En Alemania hay una clara mayoría para desplazar a los conservadores del Gobierno en 2013. Se logra con la suma de los socialdemócratas (SPD), los verdes, y los socialdemócratas de izquierda de Die Linke. El problema es que la obvia viabilidad de este tripartito es tabú en Alemania. Die Linke es el único partido opuesto al orden neoliberal y sin responsabilidades en los recortes sociales de los últimos diez años. Se opone, además, a la participación del país en guerras imperiales. Esas dos virtudes, con las que sociológicamente están de acuerdo el 60% o el 70% de los alemanes, marcan una divisoria de respetabilidad institucional: pertenecer o no al establishment. SPD y Verdes prefieren perder las elecciones y que gobiernen los conservadores antes que aliarse con Die Linke, entre otras cosas porque tal alianza significaría autocriticarse por los años de Gobierno en los que iniciaron el gran recorte social y metieron, por primera vez desde Hitler, al país en guerras. Tal autocrítica implicaría no sólo un cambio de programa sino de dirigentes, pues los líderes de ambos partidos fueron los que gobernaron y adoptaron aquellas decisiones. Así pues, descartado ese tripartito, al día de hoy la suma de Verdes y SPD no alcanza para gobernar. Eso quiere decir que Merkel puede volver a ganar (a menos que la incierta estabilidad exportadora se hunda, lo que es muy posible), o que vuelva a gobernar con el SPD. En ambos casos un cambio de Gobierno no alteraría nada fundamental. Para convencerse de ello basta mirar hacia atrás: no sólo en Alemania, también en España, en Francia y en el Reino Unido, el neoliberalismo se introdujo, o fue potenciado, de la mano de los socialdemócratas. Y en ninguno de esos países hay indicios de corrección en esos partidos. En ausencia de tal corrección, quien quiera un cambio razonable, ¿puede seguir apostando por ellos?

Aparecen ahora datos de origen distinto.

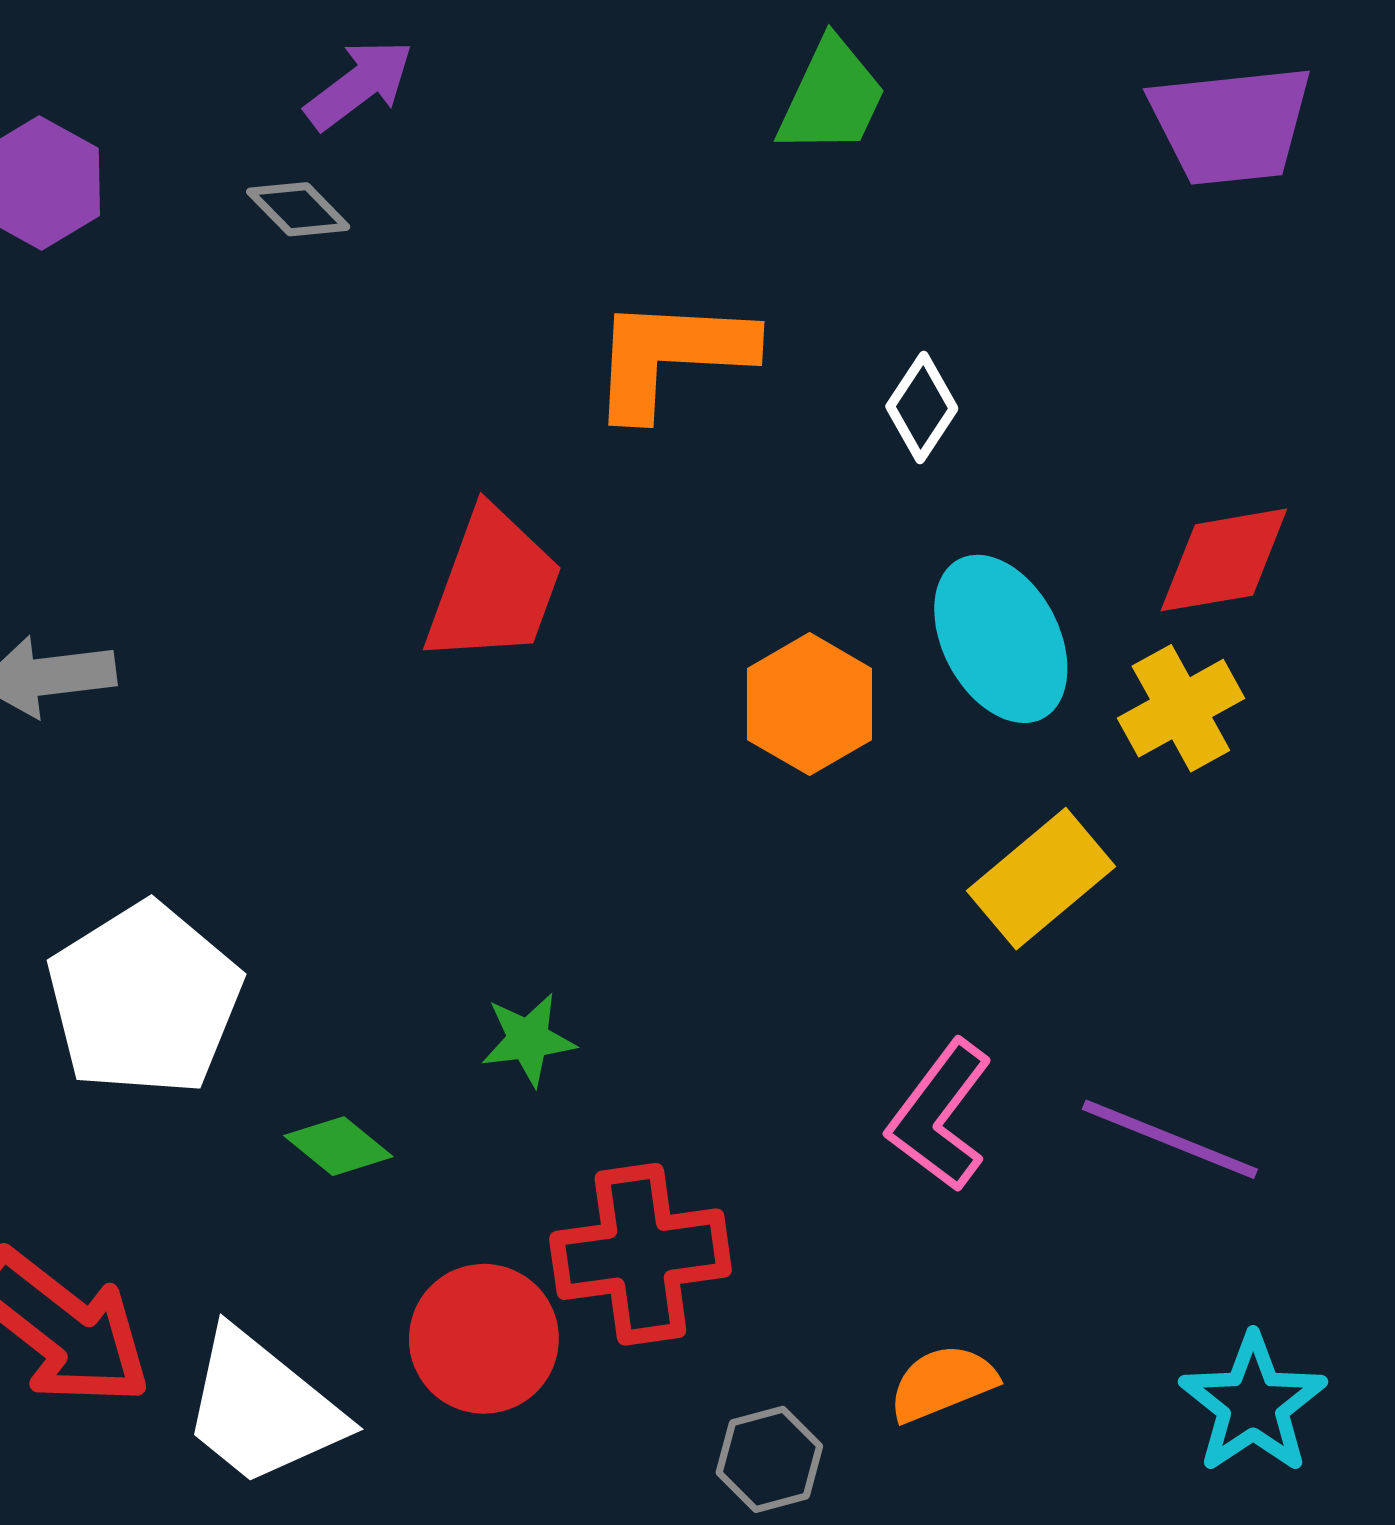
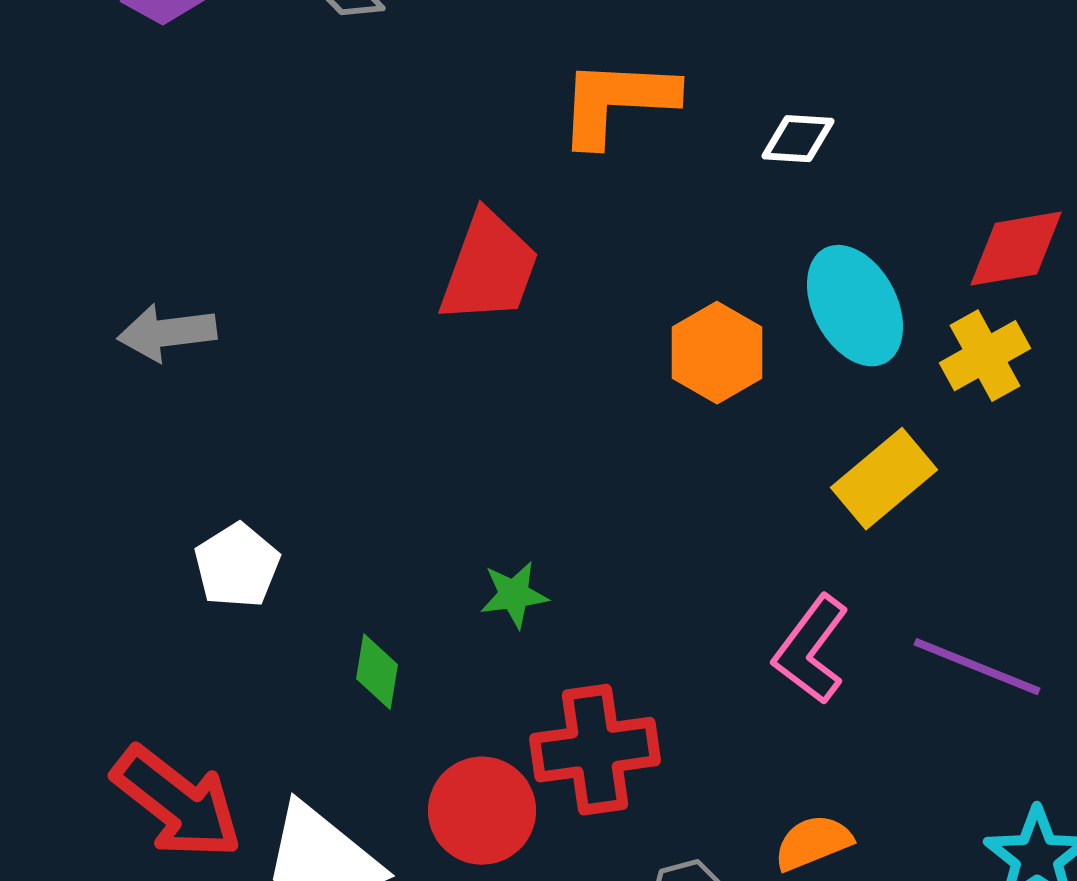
white diamond: (922, 407) -> (798, 139), turned 60
white pentagon: (144, 999) -> (237, 566), size x0.6
green diamond: (338, 1146) -> (377, 672), turned 60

El enfrentamiento EE UU (y aliados europeos) e Irán –un científico iraní acaba de ser asesinado–, las nuevas sanciones económicas que se han anunciado, ¿no pueden complicar aún más la situación política y económica mundial y europea?

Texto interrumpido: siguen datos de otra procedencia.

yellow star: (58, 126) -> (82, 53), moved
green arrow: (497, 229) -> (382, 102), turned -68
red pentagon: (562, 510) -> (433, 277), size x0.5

El espectro de la guerra acompaña a esta crisis, pero tiene muy poca contestación social. Eso es muy peligroso. A diferencia de los años sesenta y setenta con Vietnam, cuando ni siquiera el Reino Unido se implicó, ahora casi todos los Estados europeos están presentes militarmente en el dramático desastre afgano de treinta años, inducido por europeos, incluyendo a la URSS y a EE UU en la categoría. Eso es una vergüenza.

En Libia ha habido una gran participación europea, sino la iniciativa. Ahora aparece Irán, un país rodeado de bases militares de EE UU, con vecinos como Pakistán e India, que tienen armas nucleares, que es objeto de una campaña de atentados y asesinatos que viene de muy lejos… Es sumamente peligroso. La tensión con Irán tiene un considerable apoyo en Europa y es inseparable de la situación en Siria y del incremento de la apuesta militar de EE UU contra China, porque China y Asia oriental son los grandes clientes del gas y del petróleo iraní. Para EE UU se trata de controlar los recursos que consumen otros… Todo esto es sumamente peligroso y esperamos que China siga siendo prudente y no pierda los nervios…

La oposición a la guerra es más necesaria que nunca, porque la guerra es la respuesta clásica a la crisis. El antibelicismo y el antiimperialismo –es decir la oposición al abuso y dominio de los países más fuertes sobre los más débiles e independientes– son imperativos para un movimiento social europeo que quiera contestar lo que está pasando en las esferas social y económica. Hoy más que nunca vivimos en un mundo integrado.